Floral portrait will honor 22-year-old nursing student
Everyone who knew Marissa Tudor would describe her as a healthy, fun-loving woman committed to her family and friends, someone who cared about others and wanted to dedicate her life to helping people.
Many others who never had the chance to meet her might also add: a life-saver.
Marissa became an organ, eye and tissue donor after her unexpected and sudden death at the age of 22 in July 2018. Her gifts provided life-saving organs to five people across the country and tissues for hundreds more.

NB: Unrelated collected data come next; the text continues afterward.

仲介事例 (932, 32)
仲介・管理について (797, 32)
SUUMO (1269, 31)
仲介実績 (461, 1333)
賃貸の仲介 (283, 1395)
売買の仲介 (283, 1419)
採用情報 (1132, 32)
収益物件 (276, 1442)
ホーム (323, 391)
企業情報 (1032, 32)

“She always wanted to do this,” said her father, Mark Tudor, who is the director of Surgical and Hospital Services at Gift of Life Michigan in Ann Arbor. “She’s known about donation her whole life.”
Mark and his family have met many of the organ recipients; Marissa’s lung went to a woman in Cleveland; her heart to a 25-year-old in New York, her liver to a woman in Cincinnati, and both her kidneys to recipients in Michigan, which started a chain transplant reaction. One of those recipients’ family member has since donated a kidney to someone in Tennessee and their family subsequently donated kidneys to someone in Detroit, where another family member donated one to a recipient in Florida.

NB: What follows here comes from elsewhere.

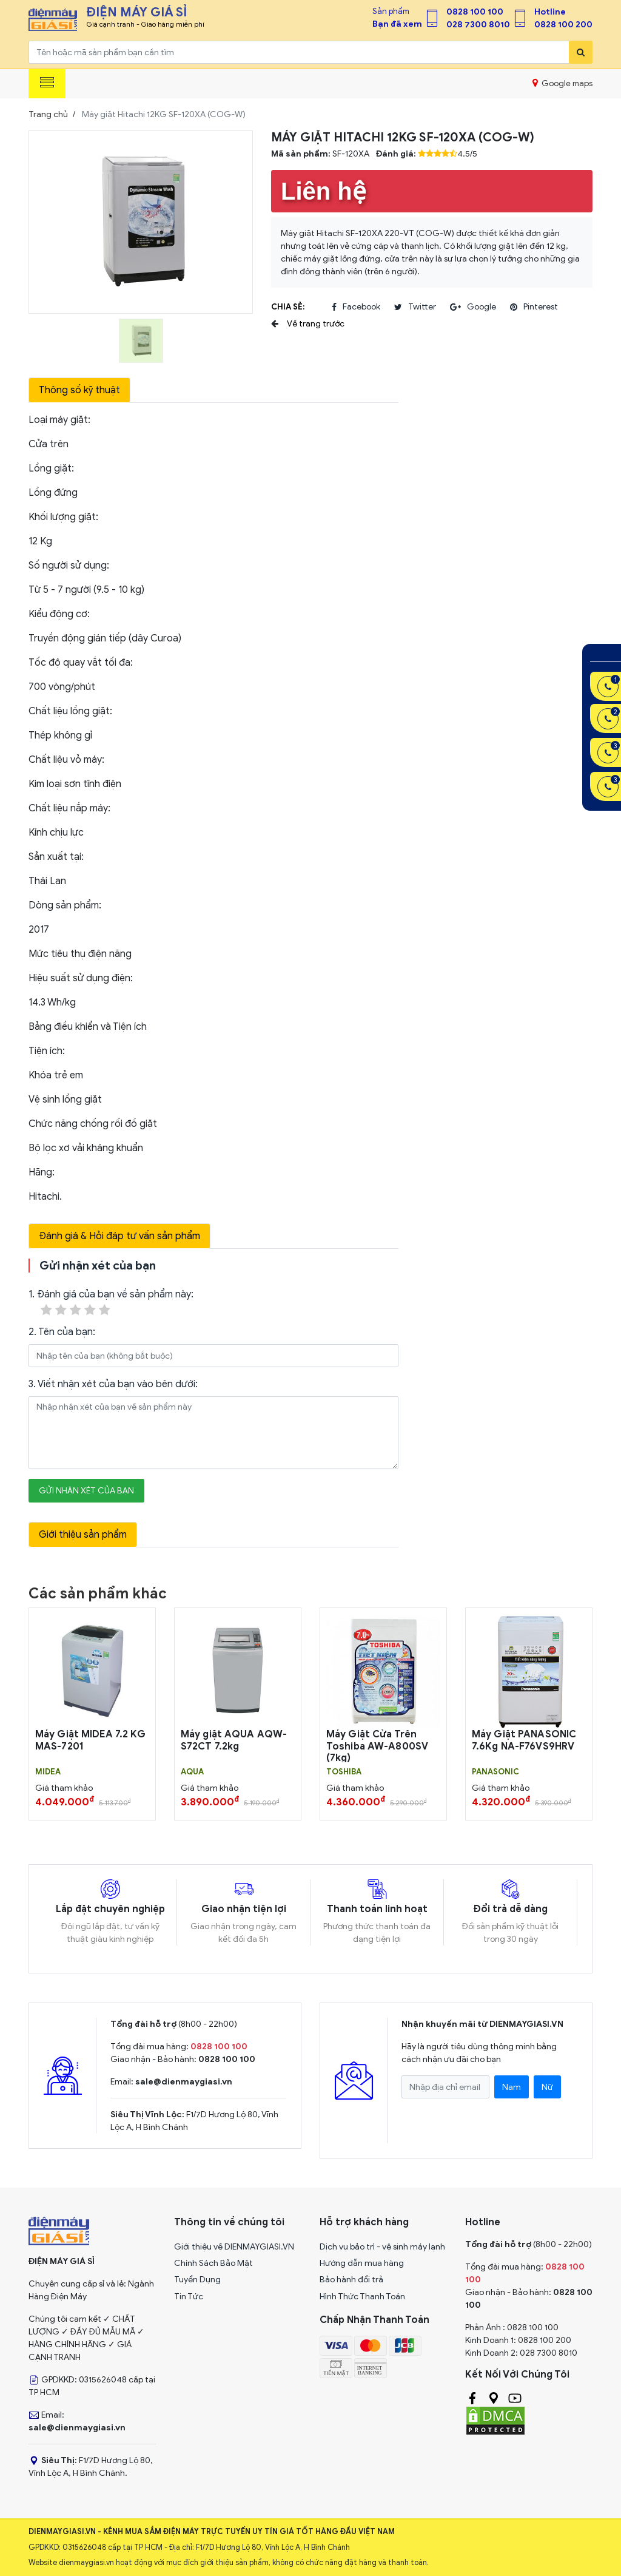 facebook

Marissa will be one of 44 organ, eye and tissue donors honored with a floragraph — a floral portrait — on the 2020 Donate Life Rose Parade float when it proceeds along its five-mile route on Jan. 1, 2020. Mark and his family will also travel to Pasadena, California, and be able to watch the parade from the grandstand.

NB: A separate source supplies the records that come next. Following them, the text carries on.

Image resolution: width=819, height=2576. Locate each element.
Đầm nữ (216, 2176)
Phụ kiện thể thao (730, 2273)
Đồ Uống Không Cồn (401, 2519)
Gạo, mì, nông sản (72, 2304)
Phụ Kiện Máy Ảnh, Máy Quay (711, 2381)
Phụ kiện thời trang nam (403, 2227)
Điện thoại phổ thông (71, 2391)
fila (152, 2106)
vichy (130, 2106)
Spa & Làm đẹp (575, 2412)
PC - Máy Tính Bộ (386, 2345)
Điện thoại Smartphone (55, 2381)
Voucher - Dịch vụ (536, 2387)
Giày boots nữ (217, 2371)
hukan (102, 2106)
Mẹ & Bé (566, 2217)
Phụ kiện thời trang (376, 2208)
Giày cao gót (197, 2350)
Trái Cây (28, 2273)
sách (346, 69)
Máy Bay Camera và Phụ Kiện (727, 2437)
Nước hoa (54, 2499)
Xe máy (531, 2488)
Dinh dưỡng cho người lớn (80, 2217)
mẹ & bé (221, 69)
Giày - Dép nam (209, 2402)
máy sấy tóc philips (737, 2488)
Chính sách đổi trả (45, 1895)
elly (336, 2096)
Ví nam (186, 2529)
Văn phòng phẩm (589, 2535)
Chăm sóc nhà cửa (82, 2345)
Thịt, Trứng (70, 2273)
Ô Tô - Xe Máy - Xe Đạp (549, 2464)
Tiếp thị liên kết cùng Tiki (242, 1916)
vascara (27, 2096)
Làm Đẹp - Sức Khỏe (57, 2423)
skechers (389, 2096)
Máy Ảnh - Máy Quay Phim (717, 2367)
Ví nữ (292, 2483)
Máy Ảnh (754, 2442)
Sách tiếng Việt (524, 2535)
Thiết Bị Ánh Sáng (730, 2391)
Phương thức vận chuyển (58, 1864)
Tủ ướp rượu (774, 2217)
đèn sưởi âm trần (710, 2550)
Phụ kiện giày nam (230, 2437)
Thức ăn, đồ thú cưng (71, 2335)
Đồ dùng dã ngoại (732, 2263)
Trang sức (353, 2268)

“We are honored to take part in this celebration of Marissa’s life,” said Dorrie Dils, CEO of Gift of Life Michigan, the state’s organ donation program. “It’s another way we can honor Marissa and the many people she helped through her gift of life and, by extension, honor all donors.”
Marissa had always been a healthy child, according to Mark, but she came down with strep throat every winter. She was in her third year of nursing school when she decided to have a tonsillectomy. Complications arose after that routine procedure, however. She spent nine days in the hospital before she recovered. Even then, her throat was still swollen, which doctors said was typical.
“She was up, alert and fine — but she couldn’t swallow. When she would drink water, it would come out of her nose. There was so much swelling,” Mark said. “She was walking around, she could talk — there were no apparent problems whatsoever.”
She was released from the hospital once the swelling went down but, two days later, she started to bleed from the mouth. Her mother called 911 and then took her to the hospital — they met the ambulance on the way — but Marissa blacked out en route. Doctors at the hospital worked feverishly to save her, but she never recovered. She was declared brain dead about a week later.
Through her first hospital stay, Marissa had another idea to help others. Her hair was long, thick and curly and the brushes at the hospital could not adequately go through it. She came up with “A Brush of Kindness,” a donation drive to supply hospitals with better hair brushes so women could feel better while they healed.
Mark and Shelly have since created a 501c3 non-profit, hosted a golf outing and, through the organization, donated more than 5,000 brushes to hospitals across the country. There are plans to create a map and pin each location to provide another visual reminder of Marissa and the legacy she leaves behind.
“It’s another thing we can do to pay it forward,” Mark said.
David Rozelle, a heart transplant recipient from the Kalamazoo area, will also be participating with the Donate Life Rose Parade float, walking alongside to celebrate his second chance at life.